# Mitre saw manual



## Pip (9 Jun 2004)

Hi, everybody! I'm in need of help (again).
can anyone please tell me where to find a downloadable manual for a performance sliding mitre saw (5 minutes use £60 from a mate)
Thanks (I think!)
Pip


----------



## Gary H (9 Jun 2004)

> Hi, everybody! I'm in need of help (again).


 Aren't we all :roll:  

Hi Pip.

Do you need the manual for a particular purpose? In my experience it's usually easier to ask the friendly, highly knowledgeable folk here on the forum the questions you need answering. After all, better to learn from one who has been there and solved the problems you may be having. :wink: 

Hope this helps

Ta muchly

Gary


----------



## Mike.C (9 Jun 2004)

Hi Pip,

I am right in saying that it is a Performance Pro machine. If so try contacting B&Q they may be able to help.

Hope this helps.

Regards

Mike


----------



## Dewy (9 Jun 2004)

Manual? They don't have one of those when new. Just a basic booklet with poor quality instructions on use and adjustments.


----------



## DaveL (9 Jun 2004)

Pip,

I have to agree that the manuel is not very good  

Have you looked here, this the download your manual page on the Performance Power Tools web site. If you can't find it there then check here, the same sort of thing on the Axminster site.
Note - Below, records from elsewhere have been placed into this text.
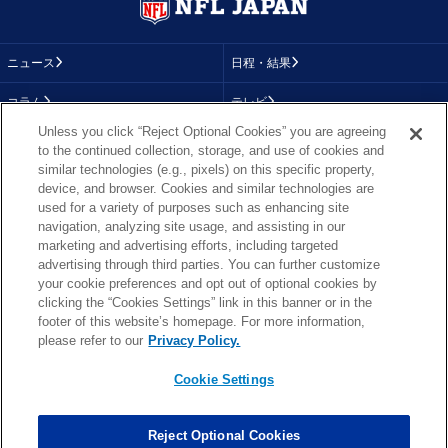
ニュース
日程・結果
コラム
テレビ
Unless you click “Reject Optional Cookies” you are agreeing
動画
画像
to the continued collection, storage, and use of cookies and
similar technologies (e.g., pixels) on this specific property,
チーム
順位表
device, and browser. Cookies and similar technologies are
used for a variety of purposes such as enhancing site
選手成績
About NFL
navigation, analyzing site usage, and assisting in our
marketing and advertising efforts, including targeted
More NFL
特集
advertising through third parties. You can further customize
your cookie preferences and opt out of optional cookies by
clicking the “Cookies Settings” link in this banner or in the
footer of this website’s homepage. For more information,
TOP
お問い合わせ
FAQ
please refer to our
Privacy Policy.
利用規約
プライバシーポリシー
プライバシー設定
RSS概要
NFL.COM
Cookie Settings
Copyright © NFL JAPAN.COM.All Rights Reserved.
Copyright © LY Corporation. All Rights Reserved.
Reject Optional Cookies
PHOTO BY AP Images / PHOTO BY Getty Images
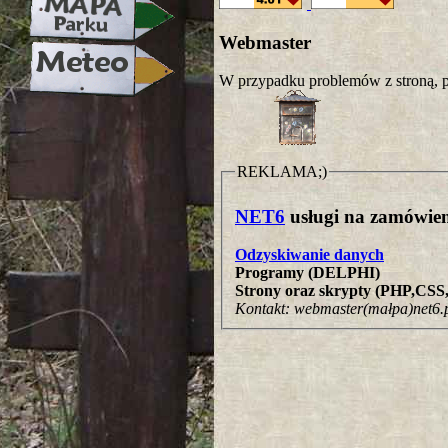
Webmaster
W przypadku problemów z stroną, p
REKLAMA;)
NET6
usługi na zamówien
Odzyskiwanie danych
Programy (DELPHI)
Strony oraz skrypty (PHP,CS
Kontakt: webmaster(małpa)net6.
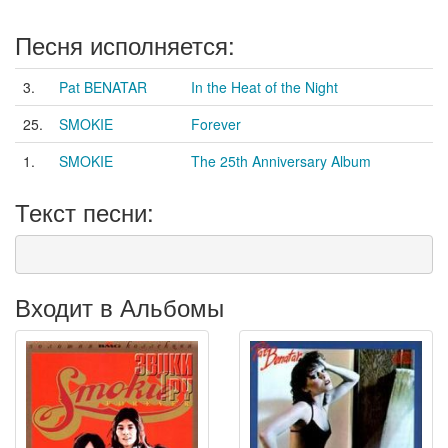
Песня исполняется:
3.
Pat BENATAR
In the Heat of the Night
25.
SMOKIE
Forever
1.
SMOKIE
The 25th Anniversary Album
Текст песни:
Входит в Альбомы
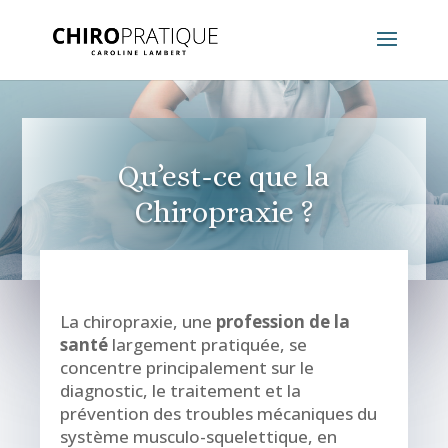
Qu’est-ce que la
Chiropraxie ?
La chiropraxie, une
profession de la
santé
largement pratiquée, se
concentre principalement sur le
diagnostic, le traitement et la
prévention des troubles mécaniques du
système musculo-squelettique, en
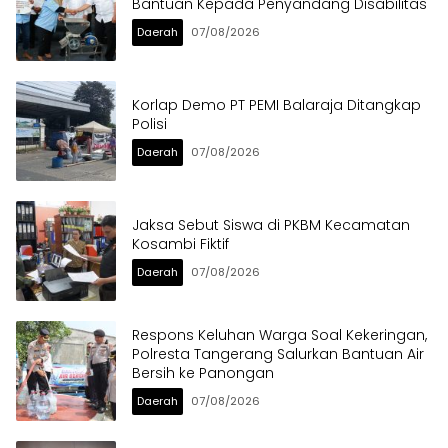
Bantuan Kepada Penyandang Disabilitas
Daerah
07/08/2026
Korlap Demo PT PEMI Balaraja Ditangkap
Polisi
Daerah
07/08/2026
Jaksa Sebut Siswa di PKBM Kecamatan
Kosambi Fiktif
Daerah
07/08/2026
Respons Keluhan Warga Soal Kekeringan,
Polresta Tangerang Salurkan Bantuan Air
Bersih ke Panongan
Daerah
07/08/2026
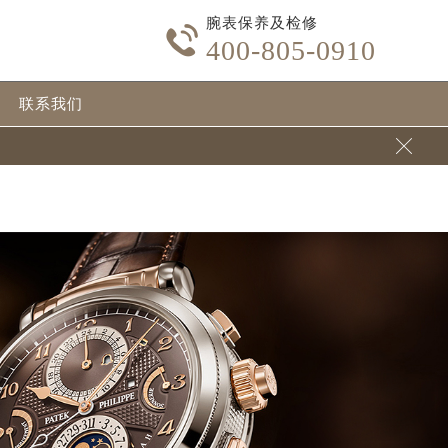
腕表保养及检修
ntent/themes/PatekPhilippe/header.php
on line
24

400-805-0910
/themes/PatekPhilippe/header.php
on line
32
联系我们

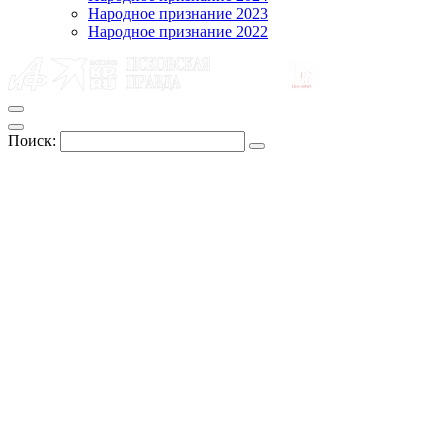
Народное признание 2023
Народное признание 2022
Поиск:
Many of these cheap tools are all based on the same parts so the info crosses the brands. :shock:


----------



## Pip (10 Jun 2004)

Thanks for all your replies, yes, I know these saws are supposed to be rubbish, but if it finishes this project it can have a rest, as I'm not expecting to use it very much, that's why I didn't buy a good one (besides being tight -fisted).
I've downloaded a manual from Axminster which seems to cover all I need, I think I had already sussed the machine (It's not rocket science),
but wanted to check, just in case.
Once again a good response from this forum,
Thanks again y'awwwll,
Pip.


----------